- [What the exercise asks]:
Could you please return each line of the data that has the word "logo"?

- [Exercise input]:
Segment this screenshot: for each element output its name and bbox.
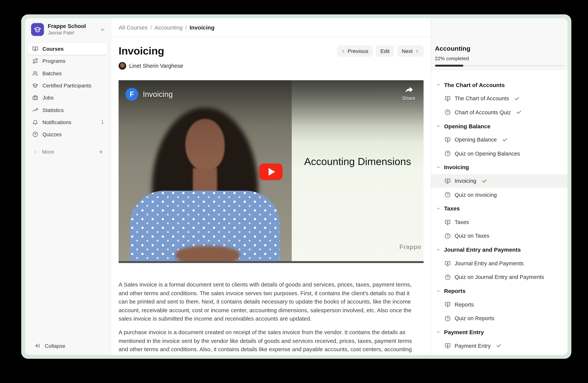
sidebar-item-label: Certified Participants (42, 82, 91, 89)
monitor-play-icon (444, 343, 451, 349)
chapter-reports[interactable]: Reports (431, 284, 567, 298)
book-open-icon (32, 46, 38, 52)
edit-button[interactable]: Edit (376, 45, 394, 57)
lesson-title: The Chart of Accounts (455, 96, 509, 102)
sidebar-item-batches[interactable]: Batches (28, 67, 108, 79)
chapter-title: Journal Entry and Payments (444, 246, 521, 253)
lesson-payment-entry[interactable]: Payment Entry (431, 339, 567, 353)
lesson-taxes[interactable]: Taxes (431, 215, 567, 229)
workspace-identity: Frappe School Jannat Patel (48, 23, 86, 36)
quiz-chart-of-accounts-quiz[interactable]: Chart of Accounts Quiz (431, 105, 567, 119)
frappe-school-logo (31, 23, 44, 36)
check-icon (516, 109, 522, 115)
sidebar-item-programs[interactable]: Programs (28, 55, 108, 67)
chapter-title: Invoicing (444, 164, 469, 171)
sidebar-item-label: Statistics (42, 107, 64, 113)
share-button[interactable]: Share (402, 86, 415, 101)
check-icon (514, 96, 520, 101)
lesson-title: Payment Entry (455, 343, 491, 349)
lesson-opening-balance[interactable]: Opening Balance (431, 133, 567, 147)
play-button[interactable] (259, 164, 283, 180)
chevron-down-icon (436, 330, 441, 334)
lesson-title: Opening Balance (455, 137, 497, 143)
sidebar-nav: CoursesProgramsBatchesCertified Particip… (25, 40, 111, 141)
video-player[interactable]: Accounting Dimensions F Invoicing Share (119, 80, 423, 263)
previous-button[interactable]: Previous (337, 45, 373, 57)
sidebar-item-courses[interactable]: Courses (28, 43, 108, 55)
quiz-quiz-on-journal-entry-and-payments[interactable]: Quiz on Journal Entry and Payments (431, 270, 567, 284)
collapse-sidebar-button[interactable]: Collapse (25, 343, 111, 355)
sidebar-item-quizzes[interactable]: Quizzes (28, 128, 108, 141)
chevron-down-icon[interactable] (100, 27, 105, 32)
lesson-journal-entry-and-payments[interactable]: Journal Entry and Payments (431, 257, 567, 270)
course-progress-header: Accounting 22% completed (431, 18, 567, 70)
chapter-opening-balance[interactable]: Opening Balance (431, 119, 567, 133)
chapter-the-chart-of-accounts[interactable]: The Chart of Accounts (431, 78, 567, 92)
share-icon (404, 86, 414, 95)
collapse-icon (34, 343, 40, 349)
lesson-invoicing[interactable]: Invoicing (431, 174, 567, 188)
chevron-down-icon (436, 82, 441, 87)
lesson-body-text: A Sales invoice is a formal document sen… (119, 280, 415, 355)
share-label: Share (402, 95, 415, 101)
briefcase-icon (32, 95, 38, 101)
lesson-title: Invoicing (455, 178, 476, 184)
breadcrumb-current: Invoicing (190, 24, 215, 31)
progress-track (435, 65, 565, 67)
users-icon (32, 70, 38, 76)
chevron-down-icon (436, 288, 441, 293)
quiz-quiz-on-invoicing[interactable]: Quiz on Invoicing (431, 188, 567, 202)
breadcrumb-course[interactable]: Accounting (155, 24, 183, 31)
paragraph: A purchase invoice is a document created… (119, 328, 415, 355)
chapter-payment-entry[interactable]: Payment Entry (431, 325, 567, 339)
breadcrumb-separator: / (150, 24, 152, 31)
frappe-channel-logo[interactable]: F (126, 88, 138, 101)
monitor-play-icon (444, 178, 451, 184)
help-circle-icon (444, 109, 451, 115)
chapter-taxes[interactable]: Taxes (431, 202, 567, 215)
plus-icon[interactable] (98, 149, 104, 155)
quiz-quiz-on-reports[interactable]: Quiz on Reports (431, 311, 567, 325)
lesson-title: Quiz on Reports (455, 315, 494, 321)
lesson-title: Quiz on Taxes (455, 233, 489, 239)
sidebar-item-statistics[interactable]: Statistics (28, 104, 108, 116)
video-progress-bar[interactable] (119, 261, 423, 263)
quiz-quiz-on-opening-balances[interactable]: Quiz on Opening Balances (431, 147, 567, 160)
video-title[interactable]: Invoicing (143, 90, 173, 99)
sidebar-item-jobs[interactable]: Jobs (28, 92, 108, 104)
sidebar-item-notifications[interactable]: Notifications1 (28, 116, 108, 129)
sidebar-item-label: Courses (42, 46, 64, 52)
video-slide-panel: Accounting Dimensions (292, 80, 423, 263)
sidebar-item-label: Programs (42, 58, 65, 64)
route-icon (32, 58, 38, 64)
lesson-nav-buttons: Previous Edit Next (337, 45, 423, 57)
course-outline-list: The Chart of AccountsThe Chart of Accoun… (431, 70, 567, 355)
lesson-reports[interactable]: Reports (431, 298, 567, 312)
lesson-title: Journal Entry and Payments (455, 260, 524, 267)
collapse-label: Collapse (45, 343, 65, 349)
sidebar-item-certified-participants[interactable]: Certified Participants (28, 79, 108, 92)
help-circle-icon (444, 192, 451, 198)
page-title: Invoicing (119, 45, 164, 57)
help-circle-icon (444, 150, 451, 157)
monitor-play-icon (444, 219, 451, 225)
chapter-invoicing[interactable]: Invoicing (431, 160, 567, 174)
chapter-title: Taxes (444, 205, 460, 212)
breadcrumb-all-courses[interactable]: All Courses (119, 24, 147, 31)
chapter-journal-entry-and-payments[interactable]: Journal Entry and Payments (431, 243, 567, 257)
workspace-switcher[interactable]: Frappe School Jannat Patel (25, 18, 111, 40)
person-face (185, 119, 225, 171)
chevron-down-icon (436, 206, 441, 211)
author-row: Linet Sherin Varghese (119, 62, 423, 70)
next-button[interactable]: Next (397, 45, 423, 57)
monitor-play-icon (444, 302, 451, 308)
author-name: Linet Sherin Varghese (129, 63, 183, 69)
graduation-cap-icon (32, 82, 38, 89)
main-column: All Courses / Accounting / Invoicing Inv… (111, 18, 431, 355)
edit-label: Edit (380, 48, 389, 54)
quiz-quiz-on-taxes[interactable]: Quiz on Taxes (431, 229, 567, 243)
lesson-title: Quiz on Journal Entry and Payments (455, 274, 544, 280)
lesson-the-chart-of-accounts[interactable]: The Chart of Accounts (431, 92, 567, 106)
sidebar-item-more[interactable]: More (28, 146, 108, 158)
sidebar-item-label: Jobs (42, 95, 54, 101)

- [Solved problem]:
frappe-school-logo (31, 23, 44, 36)
frappe-channel-logo[interactable]: F (126, 88, 138, 101)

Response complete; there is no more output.